The Danish government’s upcoming 2024 budget could provide incentives to commute from rural regions through higher tax subsidies and lower ferry fares.


The government is to propose higher rates for the befordringsfradrag commuter tax subsidy in the 2024 budget, economy minister Jakob Ellemann-Jensen told news wire Ritzau.

Other measures such as cheaper ferry tickets will also be proposed in a plan to cut transport costs in rural regions.

“We want to prioritise new initiatives that will make transport easier in rural districts. This will be both in relation to sailing on ferries and with tax breaks for Danes [people who pay tax in Denmark., ed.] who commute to and from work,” Ellemann-Jensen said.

The government will this week present a draft 2024 budget. The draft budget will include 100 million kroner per year for the next four years to be spent on the commuter tax subsidy and to implement a so-called “full B-road principle” (fuldt landevejsprincip) meaning it will be cheaper to travel by ferry anywhere in Denmark.

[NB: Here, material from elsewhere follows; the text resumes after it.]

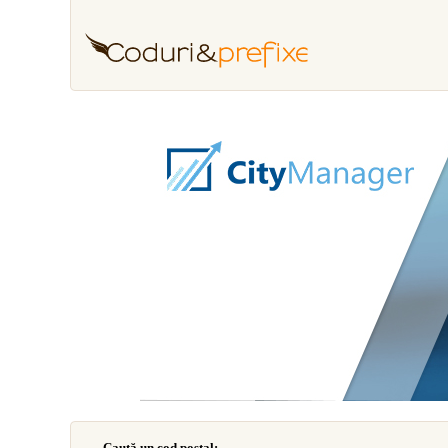
Caută un cod poştal:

The ferry subsidies will cost the government 51 million kroner per year, with money set aside for the next four years.


Overall, some 600 million kroner or 150 million kroner annually will be budgeted for the plan. That is in addition to existing subsidies, which already provide for reduce fares on 33 ferry routes in 21 municipalities in the 46 weeks of the year outside of peak tourism season.

The aim of the new subsidies will be to fully equalise the cost of travelling by ferry compared to road, according to Ellemann-Jensen.

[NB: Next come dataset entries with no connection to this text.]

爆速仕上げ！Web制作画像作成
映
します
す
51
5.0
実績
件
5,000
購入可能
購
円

The additional spending on the befordringsfradrag commuter tax subsidy is proposed with rural areas specifically in mind, the minister said. Specific details will be included in the draft budget, expected to be presented later this week.

“We don’t want living in the country to be the same as the city, because there are many differences and so should there be. But this is about making it possible and financially attractive to live in all parts of Denmark,” he said.


Denmark’s tax deductions which commuters can qualify for, befordringsfradrag in Danish, are designed to cover the cost of travelling to and from work over a set minimum distance. It applies to rail and car journeys alike. The deduction is always calculated based on kilometres travelled if the journey was made by car, even if it was actually made by train.

Commuters can claim the deduction if they travel over 24 kilometres to get to and from work over (12 kilometres each way), with commuters who travel by rail or and those who use their private vehicles to get to work both able to claim.

READ ALSO: Four ways to (legally) lower your tax bill in Denmark

Commuters already receive a higher tax subsidy in 25 municipalities which have been designated as “outer” municipalities, where commuting distances are likely to be longer. commuters receive an increased driving allowance. A similar benefit is available on 10 small islands.

A spokesperson for motorists’ interest organisation FDM called the measure a “pin-prick operation”.

“Of course, it will mean something for a few people if they are the ones you want reach,” FDM head of department Torben Kudsk told Ritzau.

“It's fine that [the government] wants to do a pin-prick operation for those who live in very rural areas, because there is definitely a problem for people who live out there,” he said.

FDM wants the government to more broadly change the way the commuter subsidy is calculated, Kudsk said.

“FDM takes the general position that the commuter deduction which applies to everyone else is simply too low to have the optimal effect,” he said.

“Especially the part of the calculation that accounts for cars becoming less valuable as they age. That amount has been unchanged for 15 years,” he said.

Around 1.2 million people in Denmark claim the commuter deduction each year, according to the Danish Tax Agency.